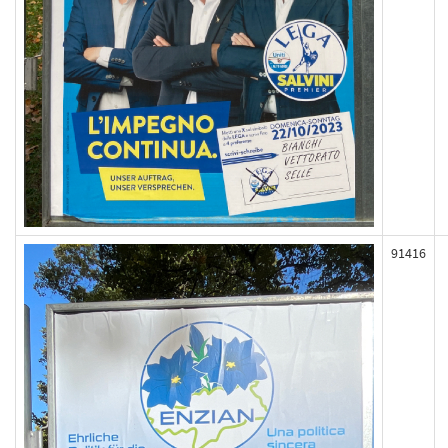
91416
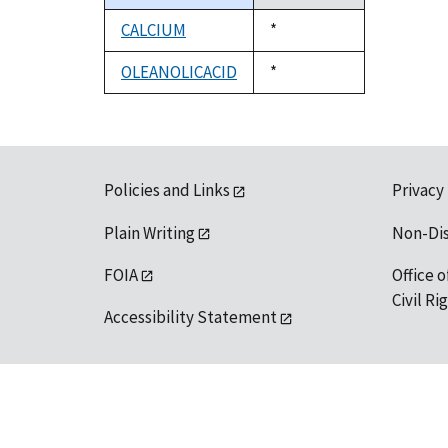
descending
CALCIUM
Duke,
*
1992
OLEANOLICACID
Duke,
*
1992
Policies and Links
Privacy
Plain Writing
Non-Di
FOIA
Office o
Civil R
Accessibility Statement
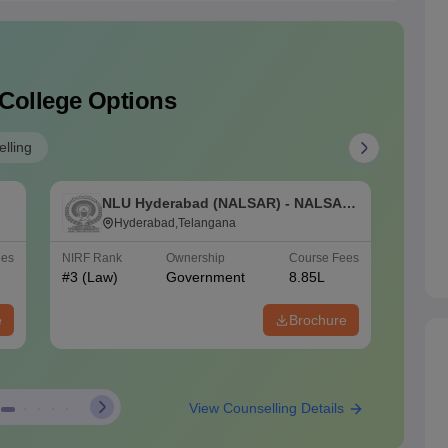
 College Options
lling
NLU Hyderabad (NALSAR) - NALSAR
N
e
University of Law, Hyderabad
Hyderabad,Telangana
N
S
ees
NIRF Rank
Ownership
Course Fees
NIRF Ra
#
3
(Law)
Government
8.85L
#
4
(Law
e
Brochure
View Counselling Details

WHAT THE TASK ASKS: Copy the records above exactly, omitting every picture.

ANSWER SECTION:
91416
descending
CALCIUM
Duke,
*
1992
OLEANOLICACID
Duke,
*
1992
Policies and Links
Privacy
Plain Writing
Non-Di
FOIA
Office o
Civil R
Accessibility Statement
 College Options
lling
NLU Hyderabad (NALSAR) - NALSAR
N
e
University of Law, Hyderabad
Hyderabad,Telangana
N
S
ees
NIRF Rank
Ownership
Course Fees
NIRF Ra
#
3
(Law)
Government
8.85L
#
4
(Law
e
Brochure
View Counselling Details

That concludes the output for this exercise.